TASK: Take each line from the entries that holds "Steiner" and copy it out.

Data excerpts:
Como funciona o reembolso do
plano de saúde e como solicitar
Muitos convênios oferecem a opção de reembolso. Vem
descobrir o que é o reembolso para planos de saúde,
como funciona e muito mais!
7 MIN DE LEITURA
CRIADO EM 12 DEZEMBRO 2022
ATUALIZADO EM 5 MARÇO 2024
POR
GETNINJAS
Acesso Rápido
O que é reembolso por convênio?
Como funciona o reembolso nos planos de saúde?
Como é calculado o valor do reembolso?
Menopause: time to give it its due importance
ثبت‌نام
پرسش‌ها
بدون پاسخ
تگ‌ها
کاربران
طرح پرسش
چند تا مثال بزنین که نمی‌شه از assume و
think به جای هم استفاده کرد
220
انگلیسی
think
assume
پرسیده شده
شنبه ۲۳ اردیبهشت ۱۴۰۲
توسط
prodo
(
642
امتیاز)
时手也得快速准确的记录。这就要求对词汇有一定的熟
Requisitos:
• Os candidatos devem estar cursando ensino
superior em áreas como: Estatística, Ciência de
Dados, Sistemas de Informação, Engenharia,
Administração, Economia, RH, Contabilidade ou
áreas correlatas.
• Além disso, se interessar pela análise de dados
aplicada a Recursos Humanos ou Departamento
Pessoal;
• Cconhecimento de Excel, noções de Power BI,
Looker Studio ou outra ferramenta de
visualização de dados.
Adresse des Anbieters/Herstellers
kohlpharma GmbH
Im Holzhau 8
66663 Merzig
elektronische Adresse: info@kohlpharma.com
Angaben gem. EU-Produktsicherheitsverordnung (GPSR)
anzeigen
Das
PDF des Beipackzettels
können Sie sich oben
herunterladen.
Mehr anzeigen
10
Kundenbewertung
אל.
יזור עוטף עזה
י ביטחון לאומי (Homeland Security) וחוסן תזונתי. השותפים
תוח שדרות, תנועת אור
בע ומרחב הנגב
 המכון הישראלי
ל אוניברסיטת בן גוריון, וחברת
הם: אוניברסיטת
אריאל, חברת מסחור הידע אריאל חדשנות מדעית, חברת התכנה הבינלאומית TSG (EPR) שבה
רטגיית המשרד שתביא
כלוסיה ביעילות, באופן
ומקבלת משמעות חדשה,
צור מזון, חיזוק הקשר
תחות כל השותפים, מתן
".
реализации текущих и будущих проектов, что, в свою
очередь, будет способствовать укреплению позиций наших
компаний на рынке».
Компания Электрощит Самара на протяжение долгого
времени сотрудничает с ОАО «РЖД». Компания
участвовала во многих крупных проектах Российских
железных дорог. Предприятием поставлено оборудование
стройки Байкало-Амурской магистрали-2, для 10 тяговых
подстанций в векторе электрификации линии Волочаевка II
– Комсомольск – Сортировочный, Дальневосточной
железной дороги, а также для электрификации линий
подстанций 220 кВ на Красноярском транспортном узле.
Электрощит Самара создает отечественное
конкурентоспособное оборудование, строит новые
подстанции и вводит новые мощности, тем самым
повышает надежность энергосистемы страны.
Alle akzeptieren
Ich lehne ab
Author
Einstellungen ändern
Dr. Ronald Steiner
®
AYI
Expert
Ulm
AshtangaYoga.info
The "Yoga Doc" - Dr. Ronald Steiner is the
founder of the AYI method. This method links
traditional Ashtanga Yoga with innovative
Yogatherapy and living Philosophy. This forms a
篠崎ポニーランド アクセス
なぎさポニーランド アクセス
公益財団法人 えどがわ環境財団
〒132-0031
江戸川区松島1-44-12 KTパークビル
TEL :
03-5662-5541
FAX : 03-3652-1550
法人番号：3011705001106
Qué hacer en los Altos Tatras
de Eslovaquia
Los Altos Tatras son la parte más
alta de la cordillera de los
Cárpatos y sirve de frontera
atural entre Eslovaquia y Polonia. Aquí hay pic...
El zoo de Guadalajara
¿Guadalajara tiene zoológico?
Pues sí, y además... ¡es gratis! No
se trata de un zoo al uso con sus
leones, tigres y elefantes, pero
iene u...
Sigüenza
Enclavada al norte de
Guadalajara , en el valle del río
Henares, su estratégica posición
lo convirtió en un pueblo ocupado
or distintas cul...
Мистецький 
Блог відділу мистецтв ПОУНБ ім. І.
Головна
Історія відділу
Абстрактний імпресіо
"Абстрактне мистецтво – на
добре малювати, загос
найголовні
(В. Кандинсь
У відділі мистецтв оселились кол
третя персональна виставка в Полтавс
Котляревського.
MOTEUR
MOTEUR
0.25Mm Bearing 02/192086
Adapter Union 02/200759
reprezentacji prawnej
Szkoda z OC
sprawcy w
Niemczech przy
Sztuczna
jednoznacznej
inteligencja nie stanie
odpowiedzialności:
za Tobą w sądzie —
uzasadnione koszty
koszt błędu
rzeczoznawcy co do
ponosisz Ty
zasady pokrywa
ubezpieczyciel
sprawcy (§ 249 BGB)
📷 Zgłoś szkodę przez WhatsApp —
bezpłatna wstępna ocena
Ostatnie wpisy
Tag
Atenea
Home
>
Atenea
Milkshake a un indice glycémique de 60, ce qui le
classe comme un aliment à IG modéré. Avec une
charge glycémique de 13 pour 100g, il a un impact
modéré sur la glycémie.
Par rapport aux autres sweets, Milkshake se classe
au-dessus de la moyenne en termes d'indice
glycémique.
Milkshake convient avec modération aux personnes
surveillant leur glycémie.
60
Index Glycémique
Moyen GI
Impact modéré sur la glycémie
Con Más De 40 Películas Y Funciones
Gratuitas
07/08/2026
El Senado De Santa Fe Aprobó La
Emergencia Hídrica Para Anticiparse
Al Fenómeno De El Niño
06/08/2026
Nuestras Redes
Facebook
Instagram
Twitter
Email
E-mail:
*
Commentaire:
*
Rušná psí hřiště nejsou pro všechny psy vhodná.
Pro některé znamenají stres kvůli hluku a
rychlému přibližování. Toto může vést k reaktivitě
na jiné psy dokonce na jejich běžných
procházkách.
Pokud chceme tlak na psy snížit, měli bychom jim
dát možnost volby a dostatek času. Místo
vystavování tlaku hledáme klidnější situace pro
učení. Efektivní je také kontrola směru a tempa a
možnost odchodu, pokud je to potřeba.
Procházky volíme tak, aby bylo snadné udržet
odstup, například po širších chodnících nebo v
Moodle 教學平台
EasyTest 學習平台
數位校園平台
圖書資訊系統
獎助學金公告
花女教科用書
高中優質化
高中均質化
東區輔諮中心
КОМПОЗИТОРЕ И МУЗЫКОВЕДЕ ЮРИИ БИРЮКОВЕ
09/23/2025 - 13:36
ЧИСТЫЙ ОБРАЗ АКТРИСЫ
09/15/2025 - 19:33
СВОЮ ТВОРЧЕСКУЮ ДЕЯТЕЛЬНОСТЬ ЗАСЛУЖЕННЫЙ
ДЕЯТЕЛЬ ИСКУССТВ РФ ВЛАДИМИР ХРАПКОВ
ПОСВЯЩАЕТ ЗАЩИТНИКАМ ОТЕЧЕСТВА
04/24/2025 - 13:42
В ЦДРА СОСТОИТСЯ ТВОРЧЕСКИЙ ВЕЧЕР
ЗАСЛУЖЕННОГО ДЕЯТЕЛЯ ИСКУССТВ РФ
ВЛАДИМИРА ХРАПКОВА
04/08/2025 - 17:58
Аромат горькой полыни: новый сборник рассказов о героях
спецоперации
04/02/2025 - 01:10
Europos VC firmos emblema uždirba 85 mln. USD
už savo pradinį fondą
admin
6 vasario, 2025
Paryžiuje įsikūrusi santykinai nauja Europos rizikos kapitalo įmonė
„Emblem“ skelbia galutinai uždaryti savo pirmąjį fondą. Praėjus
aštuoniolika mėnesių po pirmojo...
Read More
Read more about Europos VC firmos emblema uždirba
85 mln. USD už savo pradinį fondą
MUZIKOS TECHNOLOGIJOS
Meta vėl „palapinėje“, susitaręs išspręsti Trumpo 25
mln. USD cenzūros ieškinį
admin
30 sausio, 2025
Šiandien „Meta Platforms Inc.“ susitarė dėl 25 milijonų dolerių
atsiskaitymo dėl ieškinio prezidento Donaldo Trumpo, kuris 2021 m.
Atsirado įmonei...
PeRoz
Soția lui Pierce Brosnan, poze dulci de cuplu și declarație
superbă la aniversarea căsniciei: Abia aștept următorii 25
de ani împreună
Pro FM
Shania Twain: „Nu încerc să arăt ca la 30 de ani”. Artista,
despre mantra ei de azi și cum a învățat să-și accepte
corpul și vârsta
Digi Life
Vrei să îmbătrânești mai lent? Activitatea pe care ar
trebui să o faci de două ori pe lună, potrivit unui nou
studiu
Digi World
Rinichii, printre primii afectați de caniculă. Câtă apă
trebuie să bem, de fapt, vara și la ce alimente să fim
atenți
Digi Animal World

COMPLETED EXERCISE:
Dr. Ronald Steiner
The "Yoga Doc" - Dr. Ronald Steiner is the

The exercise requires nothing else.